A white woman nods. In her senior year of high school, she acted in a play alongside the school's only black student. She heard sobbing one day and realized someone had painted "N*****" on stage in red letters.

"That was the first time I realized there's an issue here," she says. "When you grow up within your own culture, it really breeds ignorance. You don't even know where to begin."

- - -

During a recent session in Arlington, the conversation veers from Kanye West to gun legislation and the #MeToo movement.

And then Starbucks comes up. Could what happened in that Philadelphia shop, where a manager called the police on two black men who were waiting at a table, have happened here? Shallal asks.

"Of course," a white woman says. "You can tell your workers, 'We're not racist here,' but do you really believe that's going to change their world view? Sensitivity training is not going to stop anyone from having prejudices."

The group nods.

"How are you supposed to know, 'This person is racist so I shouldn't hire him?' " says an Asian American woman in her 20s. "Every job tells you the same thing: Don't be racist. Don't harass people. Unless your culture is different, I don't think anything will change."

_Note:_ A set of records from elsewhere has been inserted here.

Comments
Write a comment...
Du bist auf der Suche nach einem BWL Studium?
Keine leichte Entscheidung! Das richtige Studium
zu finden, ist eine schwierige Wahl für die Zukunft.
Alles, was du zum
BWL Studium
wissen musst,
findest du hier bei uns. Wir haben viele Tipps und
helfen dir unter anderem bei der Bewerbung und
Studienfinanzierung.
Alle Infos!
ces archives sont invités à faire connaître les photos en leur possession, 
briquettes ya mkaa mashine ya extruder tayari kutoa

Shallal agrees. That is why, he says, he's spent the past decade trying to create a melting pot of employees who believe in equality. And his restaurants take on a feeling of a community center - with poetry slams, book readings and film screenings.

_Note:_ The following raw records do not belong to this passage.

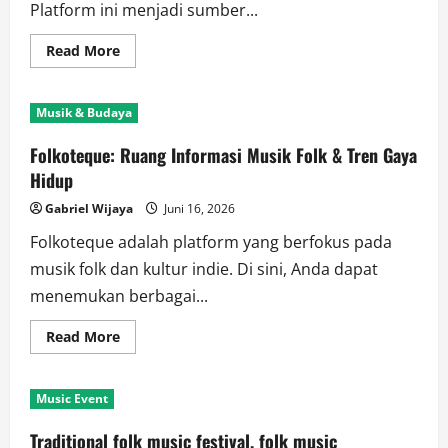
Platform ini menjadi sumber...
Read
Read More
more
about
Folkoteque
Media:
Musik & Budaya
Update
Musik
Folk,
Folkoteque: Ruang Informasi Musik Folk & Tren Gaya
Event
Seni
Hidup
&
Kultur
Gabriel Wijaya
Juni 16, 2026
Indie
Folkoteque adalah platform yang berfokus pada
musik folk dan kultur indie. Di sini, Anda dapat
menemukan berbagai...
Read
Read More
more
about
Folkoteque:
Ruang
Music Event
Informasi
Musik
Folk
Traditional folk music festival, folk music
&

A sculpture outside of a Busboys and Poets location in Washington on May 16, 2018. MUST CREDIT: Washington Post photo by Salwan Georges.

"We'll ask right away during a job interview, 'Do you feel strongly about any social or political issues?' " says Marija Stojkovic, head of human resources. "Instead of avoiding those issues, we look for ways to talk about them."

She also likes to ask potential employees hypothetical questions. What would they do, for example, if a customer walked in and asked them to take down a poster promoting a pride parade?

"Of course we want every customer to feel welcome, but we also need employees to be able to say, 'I'm sorry, but this is why we believe in supporting these issues,' " she says. "We believe we can teach people anything - they can learn the menu, the ingredients - but a culture of diversity and inclusion is the most important thing."

After hundreds of these sessions, there are certain things Shallal has come to expect.

"Almost every time, someone will say, 'I feel like I'm colorblind so I'm a good person,' " he says.

"Being colorblind is the absolute worst thing because we're not a colorblind society," Shallal says. "What we need is for people to realize, 'I'm not colorblind. I have prejudices and I need to check myself in every encounter.' That's the only way we move forward."